Entries provided START

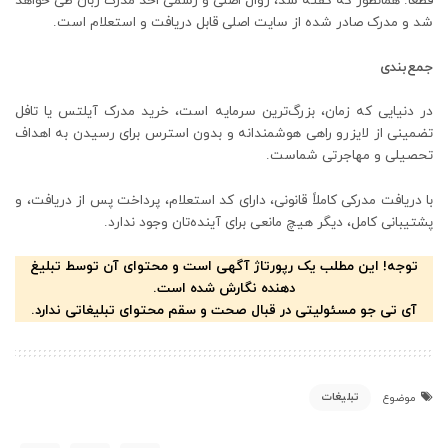
قطعاً. همانطور که گفته شد، روال اصلی و رسمی اخذ مدرک زبان طی خواهد
شد و مدرک صادر شده از سایت اصلی قابل دریافت و استعلام است.
جمع‌بندی
در دنیایی که زمان، بزرگ‌ترین سرمایه است، خرید مدرک آیلتس یا تافل
تضمینی از لایزرو راهی هوشمندانه و بدون استرس برای رسیدن به اهداف
تحصیلی و مهاجرتی شماست.
با دریافت مدرکی کاملاً قانونی، دارای کد استعلام، پرداخت پس از دریافت، و
پشتیبانی کامل، دیگر هیچ مانعی برای آینده‌تان وجود ندارد.
توجه! این مطلب یک رپورتاژ آگهی است و محتوای آن توسط تبلیغ
دهنده نگارش شده است.
آی تی جو مسئولیتی در قبال صحت و سقم محتوای تبلیغاتی ندارد.
تبلیغات
موضوع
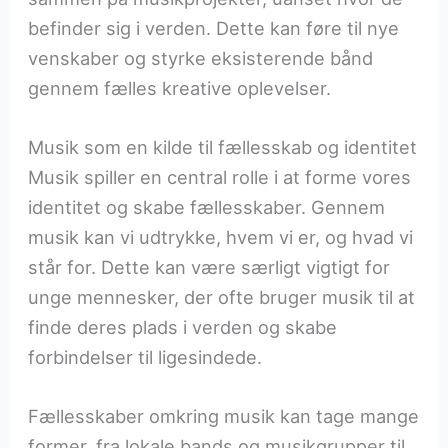
befinder sig i verden. Dette kan føre til nye
venskaber og styrke eksisterende bånd
gennem fælles kreative oplevelser.
Musik som en kilde til fællesskab og identitet
Musik spiller en central rolle i at forme vores
identitet og skabe fællesskaber. Gennem
musik kan vi udtrykke, hvem vi er, og hvad vi
står for. Dette kan være særligt vigtigt for
unge mennesker, der ofte bruger musik til at
finde deres plads i verden og skabe
forbindelser til ligesindede.
Fællesskaber omkring musik kan tage mange
former, fra lokale bands og musikgrupper til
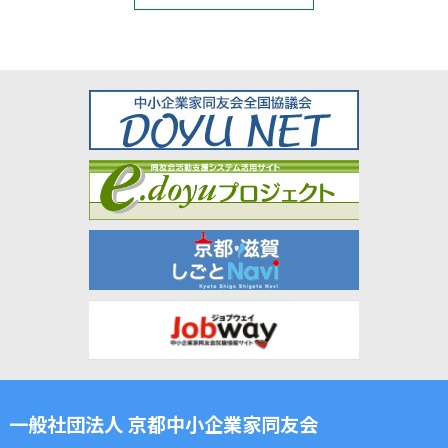
一般社団法人 京都中小企業家同友会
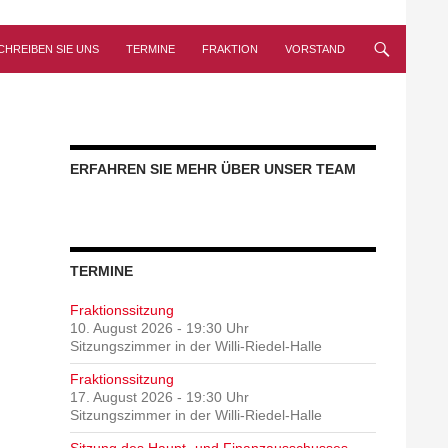
CHREIBEN SIE UNS
TERMINE
FRAKTION
VORSTAND
ERFAHREN SIE MEHR ÜBER UNSER TEAM
TERMINE
Fraktionssitzung
10. August 2026 - 19:30 Uhr
Sitzungszimmer in der Willi-Riedel-Halle
Fraktionssitzung
17. August 2026 - 19:30 Uhr
Sitzungszimmer in der Willi-Riedel-Halle
Sitzung des Haupt- und Finanzausschusses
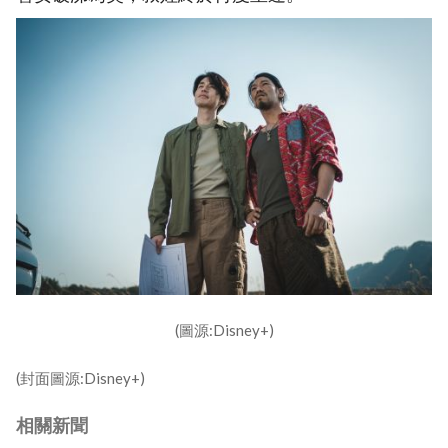
(圖源:Disney+)
(封面圖源:Disney+)
相關新聞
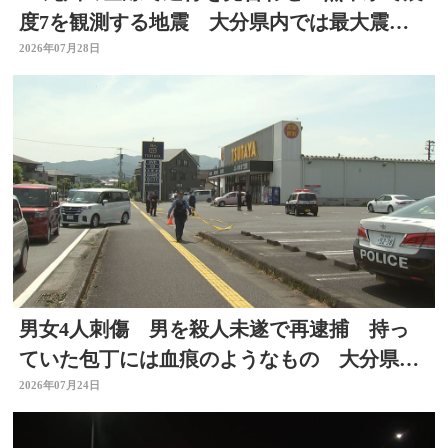
度7を観測する地震 大分県内では最大震度4
を観測
2026年07月28日
男女4人刺傷 男を殺人未遂で再逮捕 持っ
ていた包丁には血痕のようなもの 大分県佐
伯市
2026年07月24日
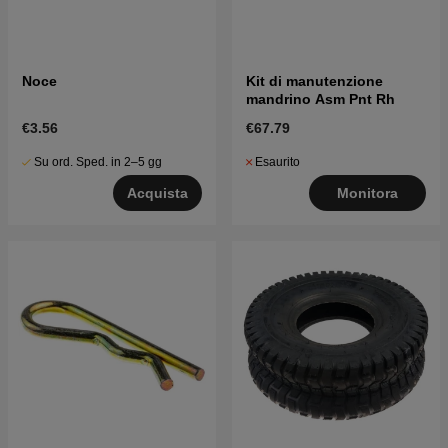
Noce
Kit di manutenzione
mandrino Asm Pnt Rh
€3.56
€67.79
Su ord. Sped. in 2–5 gg
Esaurito
Acquista
Monitora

Entries provided END

## What the task requires
Only one stretch of the material above is wanted: the line containing "一般社団法人 京都中小企業家同友会" through the line containing "2026年07月28日". Restate it word for word, minus the pictures.

## Final answer
一般社団法人 京都中小企業家同友会
CHREIBEN SIE UNS
TERMINE
FRAKTION
VORSTAND
ERFAHREN SIE MEHR ÜBER UNSER TEAM
TERMINE
Fraktionssitzung
10. August 2026 - 19:30 Uhr
Sitzungszimmer in der Willi-Riedel-Halle
Fraktionssitzung
17. August 2026 - 19:30 Uhr
Sitzungszimmer in der Willi-Riedel-Halle
Sitzung des Haupt- und Finanzausschusses
(圖源:Disney+)
(封面圖源:Disney+)
相關新聞
度7を観測する地震 大分県内では最大震度4
を観測
2026年07月28日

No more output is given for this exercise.